| TRY IT |
Copy each record below exactly, please, and leave its pictures out.
Content starts
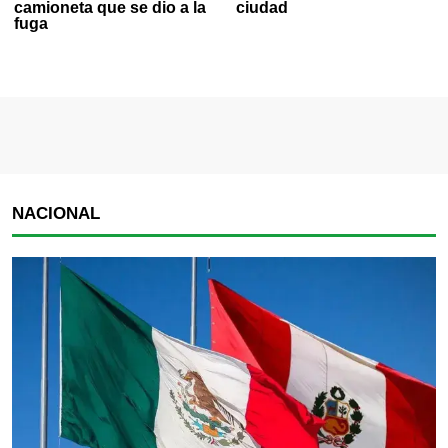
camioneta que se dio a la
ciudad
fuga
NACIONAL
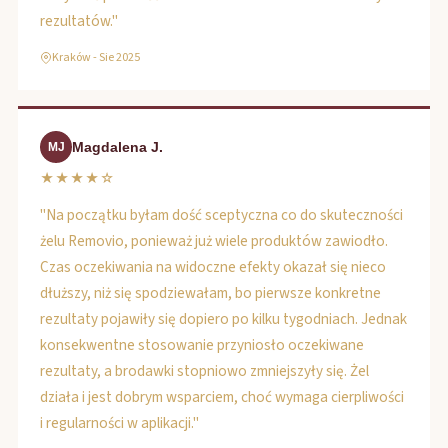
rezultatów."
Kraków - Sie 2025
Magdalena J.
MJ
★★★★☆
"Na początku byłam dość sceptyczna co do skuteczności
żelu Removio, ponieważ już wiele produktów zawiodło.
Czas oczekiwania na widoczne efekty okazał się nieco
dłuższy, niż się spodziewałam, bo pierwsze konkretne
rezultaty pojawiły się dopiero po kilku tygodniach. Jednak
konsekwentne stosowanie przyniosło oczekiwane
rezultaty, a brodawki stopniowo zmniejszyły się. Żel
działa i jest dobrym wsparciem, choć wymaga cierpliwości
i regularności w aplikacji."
Content ends
| ANSWER FOR THIS EXERCISE |
camioneta que se dio a la
ciudad
fuga
NACIONAL
rezultatów."
Kraków - Sie 2025
Magdalena J.
MJ
★★★★☆
"Na początku byłam dość sceptyczna co do skuteczności
żelu Removio, ponieważ już wiele produktów zawiodło.
Czas oczekiwania na widoczne efekty okazał się nieco
dłuższy, niż się spodziewałam, bo pierwsze konkretne
rezultaty pojawiły się dopiero po kilku tygodniach. Jednak
konsekwentne stosowanie przyniosło oczekiwane
rezultaty, a brodawki stopniowo zmniejszyły się. Żel
działa i jest dobrym wsparciem, choć wymaga cierpliwości
i regularności w aplikacji."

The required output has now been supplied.